Designing and Implementing a RedCap Database for Clinical Breast Cancer Data

Bioinformatics Internship Presentation

Latifat Braimah (Mentor: Dr. Deborah Berry, Histopathology and Tissue Shared Resource, Georgetown University)

August 29, 2017, 2:30pm, Room 341, Basic Science

Database is a unique approach of structuring data-set such that data retrieval (querying) can be simply accessible. A well designed and implemented database not only make querying accessible, it supports several ways of querying existing, inserting new, updating, deleting or simply modifying its records. Being host to the Human Tissue Bank, HTSR periodically receives the associated clinical/pathological data (usually as data exports in excel workbook format) with collected tissue samples from Tumor Registry (TR). And as a means of support to the Translational and Biomedical Research community, HTSR needed a query-able cohort database (on 150 patients present in the Tissue Microarray (TMA) experiments in addition to the clinical breast cancer data from TR), for which access can be granted to Clinical/Private Investigators (CI/PI) - who may be interested in the clinical history of a patient. Achieving this duty requires that; the received TR data exports be processed thoroughly. Based on the output, identify database fields and their types. Map/upload the processed data into the database and offer querying support for CI/PI (users) of the database.                                             

The supporting platform for designing and implementing the database is REDCap (Research Electronic Data Capture). REDCap is a web-based application, used for designing and managing databases and surveys. It is available either as online or offline tool. Because it is web-based, it requires a web server and a database server - these are requirements to be met before for installing the application on a host (consortiums i.e. institutions like Georgetown) server. This feature allows REDCap to be customizable (to include optimized security features). REDCap allows for Longitudinal database design. However, it uses the functionalities of Relational Database Management System (RDBMS from the database server) to store data in tables with well defined relationships (using primary and foreign keys constraints). Designing a REDCap database includes defining a Data Dictionary (identifying and creating data fields). This can be done directly on the web application (online mode) or in an excel file (offline mode) and then uploaded into REDCap. The data security and interoperability (i.e. extendable with APIs & DTS) provided by REDCap makes it an excellent platform for this project.
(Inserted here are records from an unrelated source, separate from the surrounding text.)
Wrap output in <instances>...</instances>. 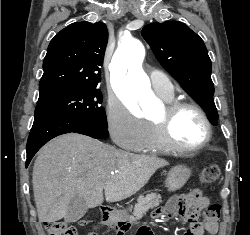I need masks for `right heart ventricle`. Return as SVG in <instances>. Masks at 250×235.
Returning <instances> with one entry per match:
<instances>
[{
  "mask_svg": "<svg viewBox=\"0 0 250 235\" xmlns=\"http://www.w3.org/2000/svg\"><path fill=\"white\" fill-rule=\"evenodd\" d=\"M166 103L173 101V96L163 97L160 96ZM147 138L144 145L139 149L140 152L144 153H159L170 151L160 140L158 130L154 124L148 123Z\"/></svg>",
  "mask_w": 250,
  "mask_h": 235,
  "instance_id": "e07e8e85",
  "label": "right heart ventricle"
}]
</instances>
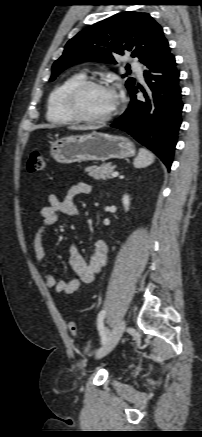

During the cause of this project, TR data dump was processed prior to being uploaded into the new REDCap database. The following procedures were used for data processing: First, we resolved redundancies & formatting issues. Next, we de-identified the data to exclude patient sensitive information (i.e. removing names, converting date of births to ages, medical record number to index numbers, and so on). On reviewing the resulting output, we realized that TR data dump has fields containing long physician notes (text strings) - describing the different types of treatment procedures (Anscillary Therapy, Chemotherapy, Hormone Therapy, Immunotherapy, Radiation Therapy, and Treatment). It was also observed that these notes often included identifiable patient information along with relevant clinical data (drug regimen & doses, treatment site, diagnosis location, etc). For this reason, we set out to explore the information embedded in these text string fields - the String Extraction phase.

At the onset of String Extraction, we divided the bulk data into 2 categories - the Non-Text String data and the Text Strings. We created re-useable python scripts for extracting information from the strings. These scripts use a list of terms and/or phrases to search for similar words in the strings. Once a match is found, it is pulled from the string and into a new field (depending on the type of matched terms/phrases. i.e. drug terms were pulled into a DRUG field, treatment site terms into SITE field, and so on). At the end of an extraction round, a manual quality check (QC) was done on the output to evaluate the quality of extracted information. This extraction process was remarkably iterative. We expanded the terms/phrases list and the quality of the resulting output improved with every iteration. While string extraction was on-going, database fields and their types (text, integer, dropdown, radio-button, etc) were being identified for the purpose of creating the data dictionary. Since the scope of the data is limited to breast cancer, database fields (along with corresponding data values) were restricted in this regard (560 fields were identified in total). At the end of the data processing, outputs (saved in CSV files) were formatted, mapped to data dictionary and bulk uploaded into REDCap.

Completion of this project resulted in a Database with rich (with more relevant information extracted from the strings) and robust (formatted for optimal query-ability) clinical data set for the consented breast cancer patients in TR - including the 150 patients present on the TMA. In anticipation of receiving more data dump from TR in the future, all the data processing procedures were scripted. 25-page semi-automation documentation on how to follow these procedures was created. This effort was to ensure that inserting new, querying, updating or deleting existing records from the database is effortlessly achievable.